Dx Protocol: Repeated Withdrawals via unlockToken() Timing Bug

We decompiled an unverified Dx Protocol contract on BSC using EVMDecompiler and uncovered a logic flaw in unlockToken().

The issue

If unlockToken() is called before unlockTime, the function still transfers tokens to the caller but leaves isLocked set to true.

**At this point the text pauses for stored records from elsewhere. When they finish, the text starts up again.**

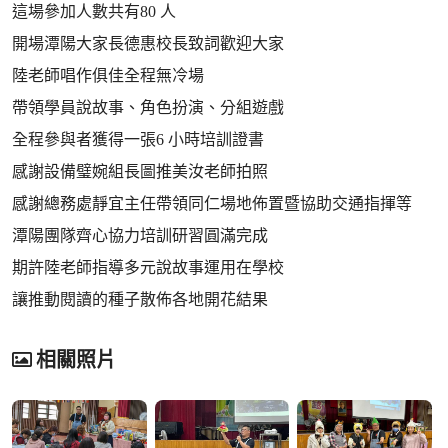
這場參加人數共有80 人
開場潭陽大家長德惠校長致詞歡迎大家
陸老師唱作俱佳全程無冷場
帶領學員說故事、角色扮演、分組遊戲
全程參與者獲得一張6 小時培訓證書
感謝設備璧婉組長圖推美汝老師拍照
感謝總務處靜宜主任帶領同仁場地佈置暨協助交通指揮等
潭陽團隊齊心協力培訓研習圓滿完成
期許陸老師指導多元說故事運用在學校
讓推動閱讀的種子散佈各地開花結果
相關照片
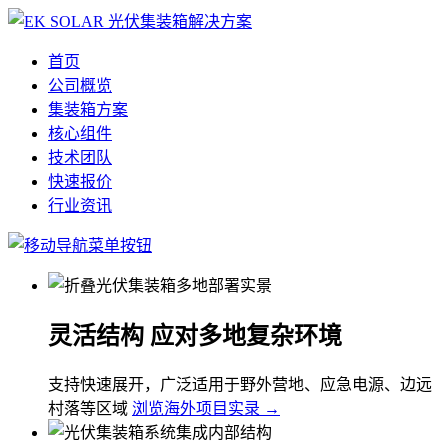
首页
公司概览
集装箱方案
核心组件
技术团队
快速报价
行业资讯
灵活结构 应对多地复杂环境
支持快速展开，广泛适用于野外营地、应急电源、边远
村落等区域
浏览海外项目实录 →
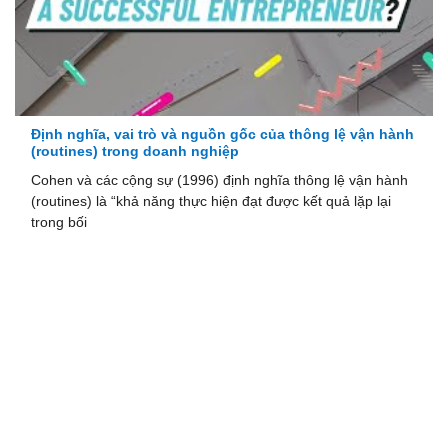
Định nghĩa, vai trò và nguồn gốc của thông lệ vận hành
(routines) trong doanh nghiệp
Cohen và các cộng sự (1996) định nghĩa thông lệ vận hành
(routines) là “khả năng thực hiện đạt được kết quả lặp lại
trong bối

This allows the caller to repeatedly invoke unlockToken() and withdraw again and again.

Decompiled fragment

function unlockToken(uint256 _tokenId) public {
    require(tokenLocks[msg.sender][_tokenId].isLocked, "Token is already unlocked");
    require(tokenLocks[msg.sender][_tokenId].unlockTime != 0, "Token is not locked");
    if (block.timestamp > tokenLocks[msg.sender][_tokenId].unlockTime) {
        tokenLocks[msg.sender][_tokenId].isLocked = false;
    }

    uint256 amount = tokenLocks[msg.sender][_tokenId].amount;
    require(IERC20(tokenLocks[msg.sender][_tokenId].tokenAddress).balanceOf(address(this)) >= amount, "Not enough balance");
    require(IERC20(tokenLocks[msg.sender][_tokenId].tokenAddress).transfer(msg.sender, amount), "Failed transfer");
    emit Unlocked(msg.sender, tokenLocks[msg.sender][_tokenId].tokenAddress, amount, block.timestamp);
}

Why it breaks

• isLocked is only flipped to false when block.timestamp > unlockTime.
• When called earlier, the state remains locked but the transfer proceeds, enabling repeated withdrawals.

Impact

Estimated exposure was approximately $5.2M, hidden entirely in bytecode due to the contract being unverified at the time of analysis.

Fix

• Require block.timestamp >= unlockTime before any transfer logic.
• Set isLocked = false (and/or zero out unlockTime) before transferring tokens to close re-entry style repeated calls.

Reproduce

1. Load the address in the EVMDecompiler.
2. Locate unlockToken() in the decompiled output.
3. Observe the conditional write to isLocked versus the unconditional transfer path.

Disclosure note: This post is for educational purposes and responsible vulnerability awareness.